El racismo en el deporte de Estados Unidos no es nuevo, pero en la era de Donald Trump ha encontrado espacios para diseminar sus mensajes. “Muchas personas del supremacismo blanco no son del todo fanáticos de Donald Trump, pero lo ven útil para su movimiento, ya que representa algunas de sus ideas y lleva a cabo políticas que les favorecen”, señaló la analista Cassie Miller, especializada en temas sociales y que escribe para el Southern Poverty Law Center, en entrevista con el medio Buzz Feed News.

De esa forma es como coexisten dos líneas respecto al entorno deportivo estadounidense: una, por los atletas que se han manifestado en favor de Donald Trump, pero que no son supremacistas, y dos, los que, con sus actos y discursos, sí se alinean a ser supremacistas.

En el primer caso encontramos a personajes como Mike Tyson, Tom Brady y Pete Rose. Durante la primera presentación de campaña de Donald Trump rumbo a su reelección en 2020, Tyson, amigo de Trump desde hace más de 30 años, declaró: “Si puedo convencer a 200,000 personas o más de que voten por Trump, lo haré”.

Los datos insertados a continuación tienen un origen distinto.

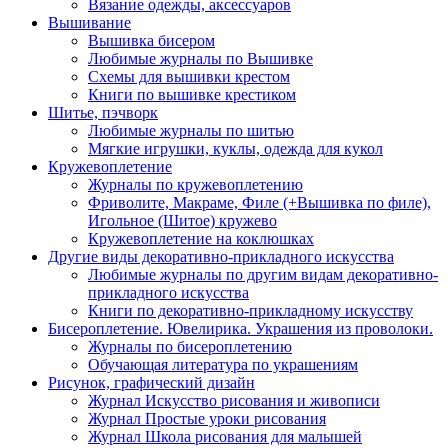
Вязание одежды, аксессуаров
Вышивание
Вышивка бисером
Любимые журналы по Вышивке
Схемы для вышивки крестом
Книги по вышивке крестиком
Шитье, пэчворк
Любимые журналы по шитью
Мягкие игрушки, куклы, одежда для кукол
Кружевоплетение
Журналы по кружевоплетению
Фриволите, Макраме, Филе (+Вышивка по филе),
Игольное (Шитое) кружево
Кружевоплетение на коклюшках
Другие виды декоративно-прикладного искусства
Любимые журналы по другим видам декоративно-
прикладного искусства
Книги по декоративно-прикладному искусству
Бисероплетение. Ювелирика. Украшения из проволоки.
Журналы по бисероплетению
Обучающая литература по украшениям
Рисунок, графический дизайн
Журнал Искусство рисования и живописи
Журнал Простые уроки рисования
Журнал Школа рисования для малышей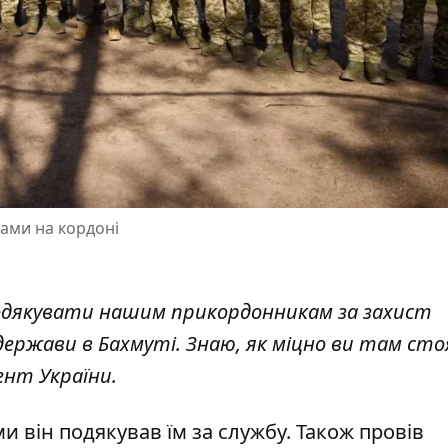
ами на кордоні
подякувати нашим прикордонникам за захист
держави в Бахмуті. Знаю, як міцно ви там сто
ент України.
и він подякував їм за службу. Також провів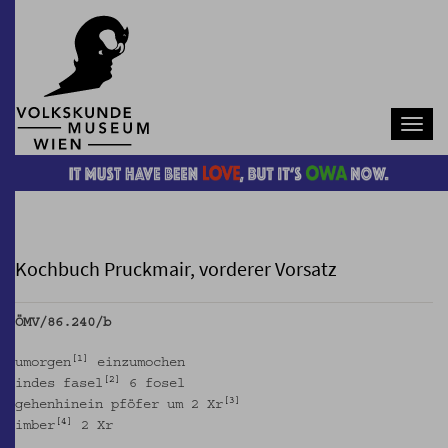
Navb
Kochbuch Pruckmair, vorderer Vorsatz
ÖMV/86.240/b
1
umorgen
einzumochen
2
indes fasel
6 fosel
3
gehenhinein pföfer um 2 Xr
4
imber
2 Xr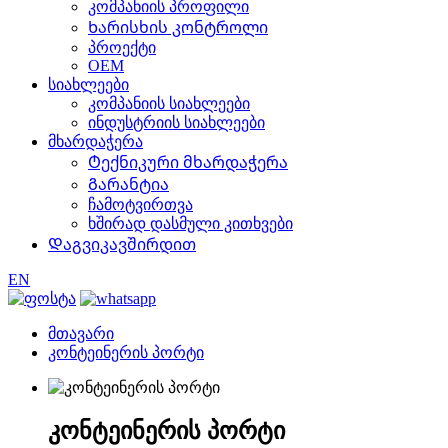
კომპანიის პროფილი
Ხარისხის კონტროლი
პროექტი
OEM
სიახლეები
კომპანიის სიახლეები
ინდუსტრიის სიახლეები
მხარდაჭერა
Ტექნიკური მხარდაჭერა
Გარანტია
ჩამოტვირთვა
ხშირად დასმული კითხვები
Დაგვიკავშირდით
EN
მთავარი
კონტეინერის პორტი
კონტეინერის პორტი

Al igual que Tyson, otras figuras del deporte se han pronunciado a favor de Trump desde antes de ganar las elecciones en 2016. Tom Brady, el máximo ganador de Super Bowls en la historia, lo considera “un buen amigo, y yo siempre apoyo a mis amigos”, mientras que el ex beisbolista Pete Rose y el ex golfista Jack Nicklaus no solo refrendaron su apoyo, sino que confiaron en él: “Señor Trump, por favor haga de América algo grande nuevamente”.

Incluso el polémico ex basquetbolista Dennis Rodman mostró abiertamente su apoyo a Trump durante el 2016: “No necesitamos otro político, necesitamos un hombre de negocios como el Sr. Trump”. En 2018, Rodman lloró en un programa de televisión en vivo tras ver el encuentro entre Donald y el líder norcoreano Kim Jong Un, en el que portaba una gorra con la frase “Make America great again”.

No obstante, ni Rodman, Brady, Tyson, Rose ni Nicklaus escribieron nada en sus redes sobre lo ocurrido en el capitolio de Washington el pasado 6 de enero, cuando miles de simpatizantes de Trump causaron uno de los desastres más grandes en la historia de Estados Unidos y en el que varias banderas confederadas se ondearon en lo alto.

Supremacía sistematizada en el ecosistema deportivo

En 2014, el ex defensor inglés Sol Campbell relató en su autobiografía: “Si yo fuera blanco, habría sido capitán de Inglaterra más de 10 años. Tenía la credibilidad, en términos de rendimiento, para serlo”, y agregó que la Federación de Futbol de Inglaterra es “institucionalmente racista”.

También en Inglaterra, en 1991, Ron Noades, presidente del Crystal Palace declaró: “Los jugadores negros le dan al equipo mucha habilidad y estilo, pero también necesitas blancos para equilibrar con inteligencia y sentido común”.